Search code examples
duplicatessparqlrdf

SPAQRL: select item and count occurences of its label


I have this SPARQL query directed to the Open Research Knowledge Graph (ORKG):

PREFIX orkgr: <http://orkg.org/orkg/resource/>
PREFIX orkgc: <http://orkg.org/orkg/class/>
PREFIX orkgp: <http://orkg.org/orkg/predicate/>
PREFIX rdfs: <http://www.w3.org/2000/01/rdf-schema#>
PREFIX xsd: <http://www.w3.org/2001/XMLSchema#>
PREFIX rdf: <http://www.w3.org/1999/02/22-rdf-syntax-ns#>

SELECT ?o1Label (COUNT(?o1Label) AS ?o1LabelCount)
WHERE {
  ?o1 a orkgc:Paper.
  ?o1 rdfs:label ?o1Label.
  
  FILTER (strlen(?o1Label) > 1).
}

GROUP BY ?o1Label
ORDER BY DESC(?o1LabelCount)

Which results in labels (?o1Label) and the number of occurrences of this label (?o1LabelCount).

How can I extend this query to also include a column for the actual item (?o1)?

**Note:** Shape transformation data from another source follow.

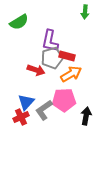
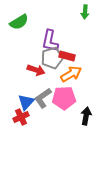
pink pentagon: moved 2 px up
gray L-shape: moved 1 px left, 12 px up
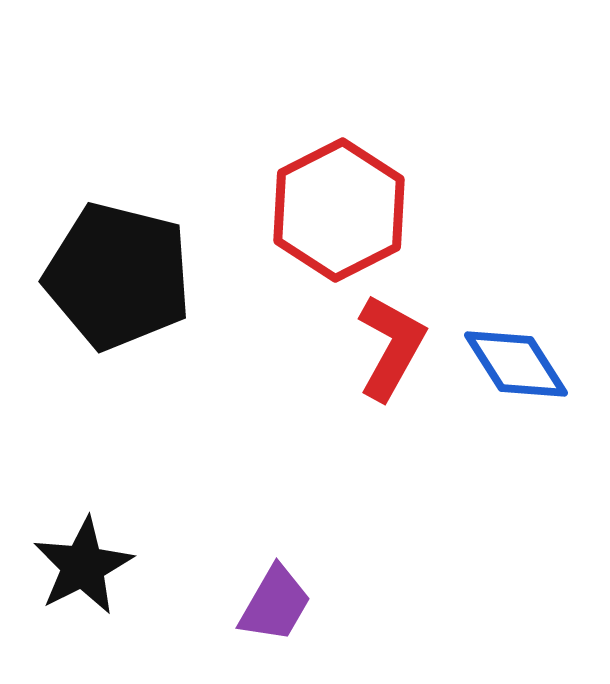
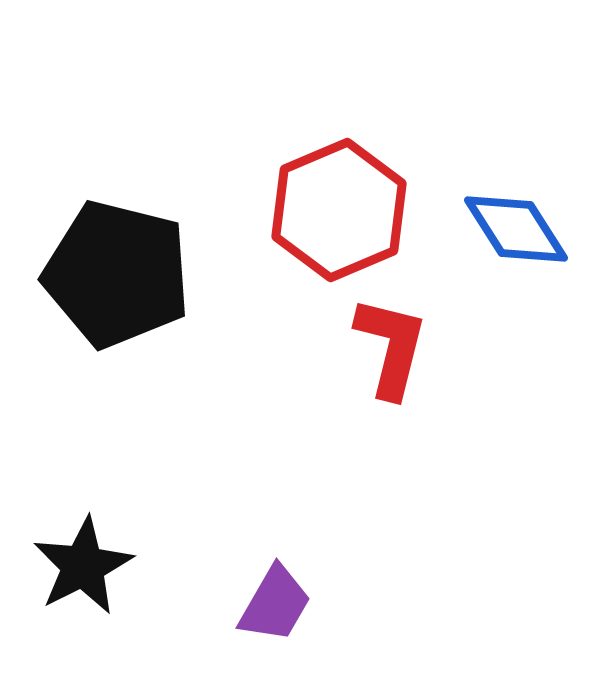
red hexagon: rotated 4 degrees clockwise
black pentagon: moved 1 px left, 2 px up
red L-shape: rotated 15 degrees counterclockwise
blue diamond: moved 135 px up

Because there might be multiple candidates (when o1LabelCount is > 1), there should be one row for each of these items (with the same label and the same label count).


Solution

  • I see two options:

    First (and probably better) is to use GROUP_CONCAT and collect the entities into one field to be parsed again on application side. this could look like this (link):

    PREFIX orkgr: <http://orkg.org/orkg/resource/>
    PREFIX orkgc: <http://orkg.org/orkg/class/>
    PREFIX orkgp: <http://orkg.org/orkg/predicate/>
    PREFIX rdfs: <http://www.w3.org/2000/01/rdf-schema#>
    PREFIX xsd: <http://www.w3.org/2001/XMLSchema#>
    PREFIX rdf: <http://www.w3.org/1999/02/22-rdf-syntax-ns#>
    
    SELECT ?o1Label (GROUP_CONCAT(?o1, "\t") AS ?o1s) (COUNT(?o1Label) AS ?o1LabelCount)
    WHERE {
      ?o1 a orkgc:Paper.
      ?o1 rdfs:label ?o1Label.
      
      FILTER (strlen(?o1Label) > 1).
    }
    
    GROUP BY ?o1Label
    ORDER BY DESC(?o1LabelCount)
    

    An alternative would be using nested queries and receive a result as you described (link):

    PREFIX orkgr: <http://orkg.org/orkg/resource/>
    PREFIX orkgc: <http://orkg.org/orkg/class/>
    PREFIX orkgp: <http://orkg.org/orkg/predicate/>
    PREFIX rdfs: <http://www.w3.org/2000/01/rdf-schema#>
    PREFIX xsd: <http://www.w3.org/2001/XMLSchema#>
    PREFIX rdf: <http://www.w3.org/1999/02/22-rdf-syntax-ns#>
    
    SELECT ?o1Label ?o1 ?o1LabelCount
    WHERE {
      ?o1 rdfs:label ?o1Label .
    
      {
        SELECT ?o1Label (COUNT(?o1Label) AS ?o1LabelCount)
        WHERE {
          [
            a orkgc:Paper;
            rdfs:label ?o1Label
          ]
          FILTER (strlen(?o1Label) > 1).
        }
      }
    }
    
    GROUP BY ?o1Label
    ORDER BY DESC(?o1LabelCount)